» TASK ITEM
Below are some records. Print all of them exactly as they appear.

» RECORDS SUPPLIED
+ + + + + + +

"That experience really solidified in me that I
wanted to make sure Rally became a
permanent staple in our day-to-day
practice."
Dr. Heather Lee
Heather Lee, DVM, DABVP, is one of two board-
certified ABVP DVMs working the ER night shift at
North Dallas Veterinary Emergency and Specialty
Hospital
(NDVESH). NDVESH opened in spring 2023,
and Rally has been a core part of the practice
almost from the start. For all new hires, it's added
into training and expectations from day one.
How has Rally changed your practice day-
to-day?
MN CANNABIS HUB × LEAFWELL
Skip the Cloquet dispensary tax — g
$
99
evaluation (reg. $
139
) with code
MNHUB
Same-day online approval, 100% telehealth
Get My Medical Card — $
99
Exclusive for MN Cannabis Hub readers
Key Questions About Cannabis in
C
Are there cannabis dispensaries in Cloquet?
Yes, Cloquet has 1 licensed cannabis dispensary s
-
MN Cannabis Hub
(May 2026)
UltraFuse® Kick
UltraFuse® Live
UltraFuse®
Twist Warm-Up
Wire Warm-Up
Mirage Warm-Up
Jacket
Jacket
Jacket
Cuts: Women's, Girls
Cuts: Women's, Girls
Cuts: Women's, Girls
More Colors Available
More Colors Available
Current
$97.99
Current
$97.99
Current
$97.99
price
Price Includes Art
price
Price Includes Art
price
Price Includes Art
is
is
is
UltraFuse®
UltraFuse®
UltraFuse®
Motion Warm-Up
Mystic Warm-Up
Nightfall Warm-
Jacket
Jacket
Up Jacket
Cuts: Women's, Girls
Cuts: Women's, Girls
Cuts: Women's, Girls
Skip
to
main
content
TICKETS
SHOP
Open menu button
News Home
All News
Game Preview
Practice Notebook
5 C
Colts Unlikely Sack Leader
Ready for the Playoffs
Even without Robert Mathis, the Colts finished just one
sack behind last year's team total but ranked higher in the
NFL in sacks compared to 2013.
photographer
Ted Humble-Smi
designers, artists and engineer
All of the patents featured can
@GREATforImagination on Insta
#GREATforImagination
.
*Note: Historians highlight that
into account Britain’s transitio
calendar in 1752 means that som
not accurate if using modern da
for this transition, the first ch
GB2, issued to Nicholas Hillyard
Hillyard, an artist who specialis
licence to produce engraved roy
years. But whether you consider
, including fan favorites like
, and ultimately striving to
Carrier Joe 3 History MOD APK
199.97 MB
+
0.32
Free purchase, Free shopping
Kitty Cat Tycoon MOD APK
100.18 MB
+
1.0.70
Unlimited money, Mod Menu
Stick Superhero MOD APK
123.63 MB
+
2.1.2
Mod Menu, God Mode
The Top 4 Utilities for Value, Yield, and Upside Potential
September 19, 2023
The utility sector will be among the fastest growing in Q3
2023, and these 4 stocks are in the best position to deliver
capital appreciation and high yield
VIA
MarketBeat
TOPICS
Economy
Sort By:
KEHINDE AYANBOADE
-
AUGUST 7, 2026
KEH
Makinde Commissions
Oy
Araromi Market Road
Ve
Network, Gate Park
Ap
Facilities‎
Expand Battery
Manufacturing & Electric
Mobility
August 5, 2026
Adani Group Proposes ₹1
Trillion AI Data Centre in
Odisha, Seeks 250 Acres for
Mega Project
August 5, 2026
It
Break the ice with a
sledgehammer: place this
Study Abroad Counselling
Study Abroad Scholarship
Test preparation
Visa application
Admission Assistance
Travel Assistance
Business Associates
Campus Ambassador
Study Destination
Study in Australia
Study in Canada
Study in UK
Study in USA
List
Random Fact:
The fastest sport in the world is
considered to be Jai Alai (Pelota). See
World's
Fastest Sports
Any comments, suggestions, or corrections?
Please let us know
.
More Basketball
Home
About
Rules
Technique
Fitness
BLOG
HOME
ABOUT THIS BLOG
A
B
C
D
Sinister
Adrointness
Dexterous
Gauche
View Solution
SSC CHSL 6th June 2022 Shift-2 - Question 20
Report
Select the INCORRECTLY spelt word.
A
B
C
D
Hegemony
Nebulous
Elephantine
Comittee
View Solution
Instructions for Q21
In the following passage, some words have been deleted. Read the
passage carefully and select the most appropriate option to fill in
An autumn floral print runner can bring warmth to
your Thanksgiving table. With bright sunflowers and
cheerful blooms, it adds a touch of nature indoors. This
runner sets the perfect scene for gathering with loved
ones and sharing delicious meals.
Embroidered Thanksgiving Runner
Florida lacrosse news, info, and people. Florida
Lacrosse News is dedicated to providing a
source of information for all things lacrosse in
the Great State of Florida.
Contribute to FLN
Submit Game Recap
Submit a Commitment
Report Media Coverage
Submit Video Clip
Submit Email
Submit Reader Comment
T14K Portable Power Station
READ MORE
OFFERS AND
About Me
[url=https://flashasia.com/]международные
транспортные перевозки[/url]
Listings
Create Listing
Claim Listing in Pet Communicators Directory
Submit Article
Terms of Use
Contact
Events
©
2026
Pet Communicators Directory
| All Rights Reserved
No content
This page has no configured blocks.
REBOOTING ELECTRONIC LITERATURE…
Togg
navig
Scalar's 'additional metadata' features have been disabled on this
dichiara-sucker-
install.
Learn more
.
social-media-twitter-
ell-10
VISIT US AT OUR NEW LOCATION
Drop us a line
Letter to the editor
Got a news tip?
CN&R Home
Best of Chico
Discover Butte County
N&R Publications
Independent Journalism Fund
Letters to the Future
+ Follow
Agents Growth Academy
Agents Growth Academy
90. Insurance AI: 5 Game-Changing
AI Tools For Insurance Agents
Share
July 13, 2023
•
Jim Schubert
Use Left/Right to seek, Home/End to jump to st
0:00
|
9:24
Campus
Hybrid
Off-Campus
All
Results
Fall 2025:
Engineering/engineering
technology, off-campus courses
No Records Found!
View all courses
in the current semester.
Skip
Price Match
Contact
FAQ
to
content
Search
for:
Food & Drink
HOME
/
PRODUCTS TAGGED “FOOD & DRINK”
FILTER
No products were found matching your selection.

+ + + + + + +

» ANSWER TO THIS TASK
"That experience really solidified in me that I
wanted to make sure Rally became a
permanent staple in our day-to-day
practice."
Dr. Heather Lee
Heather Lee, DVM, DABVP, is one of two board-
certified ABVP DVMs working the ER night shift at
North Dallas Veterinary Emergency and Specialty
Hospital
(NDVESH). NDVESH opened in spring 2023,
and Rally has been a core part of the practice
almost from the start. For all new hires, it's added
into training and expectations from day one.
How has Rally changed your practice day-
to-day?
MN CANNABIS HUB × LEAFWELL
Skip the Cloquet dispensary tax — g
$
99
evaluation (reg. $
139
) with code
MNHUB
Same-day online approval, 100% telehealth
Get My Medical Card — $
99
Exclusive for MN Cannabis Hub readers
Key Questions About Cannabis in
C
Are there cannabis dispensaries in Cloquet?
Yes, Cloquet has 1 licensed cannabis dispensary s
-
MN Cannabis Hub
(May 2026)
UltraFuse® Kick
UltraFuse® Live
UltraFuse®
Twist Warm-Up
Wire Warm-Up
Mirage Warm-Up
Jacket
Jacket
Jacket
Cuts: Women's, Girls
Cuts: Women's, Girls
Cuts: Women's, Girls
More Colors Available
More Colors Available
Current
$97.99
Current
$97.99
Current
$97.99
price
Price Includes Art
price
Price Includes Art
price
Price Includes Art
is
is
is
UltraFuse®
UltraFuse®
UltraFuse®
Motion Warm-Up
Mystic Warm-Up
Nightfall Warm-
Jacket
Jacket
Up Jacket
Cuts: Women's, Girls
Cuts: Women's, Girls
Cuts: Women's, Girls
Skip
to
main
content
TICKETS
SHOP
Open menu button
News Home
All News
Game Preview
Practice Notebook
5 C
Colts Unlikely Sack Leader
Ready for the Playoffs
Even without Robert Mathis, the Colts finished just one
sack behind last year's team total but ranked higher in the
NFL in sacks compared to 2013.
photographer
Ted Humble-Smi
designers, artists and engineer
All of the patents featured can
@GREATforImagination on Insta
#GREATforImagination
.
*Note: Historians highlight that
into account Britain’s transitio
calendar in 1752 means that som
not accurate if using modern da
for this transition, the first ch
GB2, issued to Nicholas Hillyard
Hillyard, an artist who specialis
licence to produce engraved roy
years. But whether you consider
, including fan favorites like
, and ultimately striving to
Carrier Joe 3 History MOD APK
199.97 MB
+
0.32
Free purchase, Free shopping
Kitty Cat Tycoon MOD APK
100.18 MB
+
1.0.70
Unlimited money, Mod Menu
Stick Superhero MOD APK
123.63 MB
+
2.1.2
Mod Menu, God Mode
The Top 4 Utilities for Value, Yield, and Upside Potential
September 19, 2023
The utility sector will be among the fastest growing in Q3
2023, and these 4 stocks are in the best position to deliver
capital appreciation and high yield
VIA
MarketBeat
TOPICS
Economy
Sort By:
KEHINDE AYANBOADE
-
AUGUST 7, 2026
KEH
Makinde Commissions
Oy
Araromi Market Road
Ve
Network, Gate Park
Ap
Facilities‎
Expand Battery
Manufacturing & Electric
Mobility
August 5, 2026
Adani Group Proposes ₹1
Trillion AI Data Centre in
Odisha, Seeks 250 Acres for
Mega Project
August 5, 2026
It
Break the ice with a
sledgehammer: place this
Study Abroad Counselling
Study Abroad Scholarship
Test preparation
Visa application
Admission Assistance
Travel Assistance
Business Associates
Campus Ambassador
Study Destination
Study in Australia
Study in Canada
Study in UK
Study in USA
List
Random Fact:
The fastest sport in the world is
considered to be Jai Alai (Pelota). See
World's
Fastest Sports
Any comments, suggestions, or corrections?
Please let us know
.
More Basketball
Home
About
Rules
Technique
Fitness
BLOG
HOME
ABOUT THIS BLOG
A
B
C
D
Sinister
Adrointness
Dexterous
Gauche
View Solution
SSC CHSL 6th June 2022 Shift-2 - Question 20
Report
Select the INCORRECTLY spelt word.
A
B
C
D
Hegemony
Nebulous
Elephantine
Comittee
View Solution
Instructions for Q21
In the following passage, some words have been deleted. Read the
passage carefully and select the most appropriate option to fill in
An autumn floral print runner can bring warmth to
your Thanksgiving table. With bright sunflowers and
cheerful blooms, it adds a touch of nature indoors. This
runner sets the perfect scene for gathering with loved
ones and sharing delicious meals.
Embroidered Thanksgiving Runner
Florida lacrosse news, info, and people. Florida
Lacrosse News is dedicated to providing a
source of information for all things lacrosse in
the Great State of Florida.
Contribute to FLN
Submit Game Recap
Submit a Commitment
Report Media Coverage
Submit Video Clip
Submit Email
Submit Reader Comment
T14K Portable Power Station
READ MORE
OFFERS AND
About Me
[url=https://flashasia.com/]международные
транспортные перевозки[/url]
Listings
Create Listing
Claim Listing in Pet Communicators Directory
Submit Article
Terms of Use
Contact
Events
©
2026
Pet Communicators Directory
| All Rights Reserved
No content
This page has no configured blocks.
REBOOTING ELECTRONIC LITERATURE…
Togg
navig
Scalar's 'additional metadata' features have been disabled on this
dichiara-sucker-
install.
Learn more
.
social-media-twitter-
ell-10
VISIT US AT OUR NEW LOCATION
Drop us a line
Letter to the editor
Got a news tip?
CN&R Home
Best of Chico
Discover Butte County
N&R Publications
Independent Journalism Fund
Letters to the Future
+ Follow
Agents Growth Academy
Agents Growth Academy
90. Insurance AI: 5 Game-Changing
AI Tools For Insurance Agents
Share
July 13, 2023
•
Jim Schubert
Use Left/Right to seek, Home/End to jump to st
0:00
|
9:24
Campus
Hybrid
Off-Campus
All
Results
Fall 2025:
Engineering/engineering
technology, off-campus courses
No Records Found!
View all courses
in the current semester.
Skip
Price Match
Contact
FAQ
to
content
Search
for:
Food & Drink
HOME
/
PRODUCTS TAGGED “FOOD & DRINK”
FILTER
No products were found matching your selection.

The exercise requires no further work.